There’s an upper limit to cutting dry on the Shapeoko though which I started to find pushing a 3 flute 10mm at 24k RPM, it was taking metal off at an amazing rate and working great, until the entire workpiece unglued itself from the blue tape & superglue and was still too hot to touch 10 mins later. As spargeltarzan says, above a certain speed people use coolant and that’s there for a reason… Even when I upped the feed rate to get into sensible chip thickness territory the surface speed was still in the ‘needs coolant’ region and I was pouring quite a bit of isopropanol onto the workpiece to stop it heating up and coming unstuck. It probably wasn’t doing much for cutter lifetime either.


Yes, exactly.

Thanks! Now that I see that screenshot, should it be 0.044 hp instead of 33 W? :wink:

On a side note, it was 7075 that I prefer, and 1800 mm/min would be more like 70 ipm, but you are right, very low cutting forces.

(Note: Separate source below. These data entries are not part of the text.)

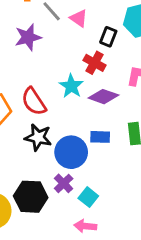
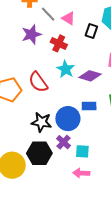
red cross: (94, 63) -> (59, 43), moved
black star: (38, 137) -> (41, 122), moved
cyan square: (88, 197) -> (82, 151), turned -32

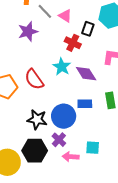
red cross: (59, 43) -> (73, 43), moved
purple diamond: (90, 76) -> (86, 74), turned 40
cyan square: (82, 151) -> (93, 148), moved
pink arrow: (81, 173) -> (71, 157), moved

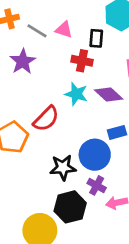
red semicircle: (34, 79) -> (46, 119), turned -85

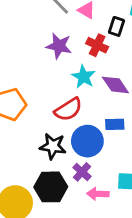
purple star: (23, 61) -> (59, 46), moved, turned 30
red semicircle: (46, 119) -> (68, 109), moved

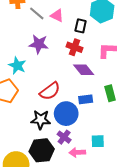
red cross: (97, 45) -> (74, 47), moved
cyan star: (83, 77) -> (17, 65), moved

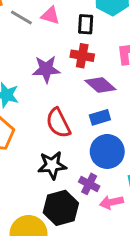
purple star: (39, 44) -> (46, 69), moved
red semicircle: (50, 91) -> (58, 123), turned 110
blue rectangle: (86, 99) -> (100, 117), moved
blue circle: (66, 114) -> (107, 151), moved

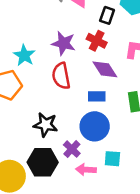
red semicircle: (58, 123) -> (61, 76), moved

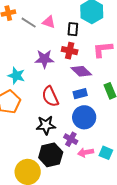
red semicircle: (61, 76) -> (50, 96), moved
cyan square: (112, 159) -> (106, 153), moved, turned 32

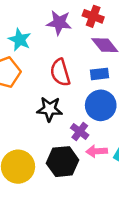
black hexagon: (51, 155) -> (63, 162), moved

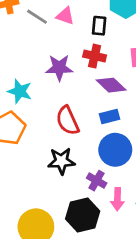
pink arrow: (97, 151) -> (117, 199), turned -78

Scary! Stock coming loose unexpectedly could become quite dangerous, actually. Good point!

1 Like

Personally I prefer Watts - but maybe display both?

Thanks for catching that - here’s the fixed/updated version. Approximately twice the cutting force and power. Is the endmill close to what you used?

Do you plan to add endmill maximum speed, maximum chipload, and/or edge radius to your tool database?

That’s a great idea. I’ll have to try that next time.

1 Like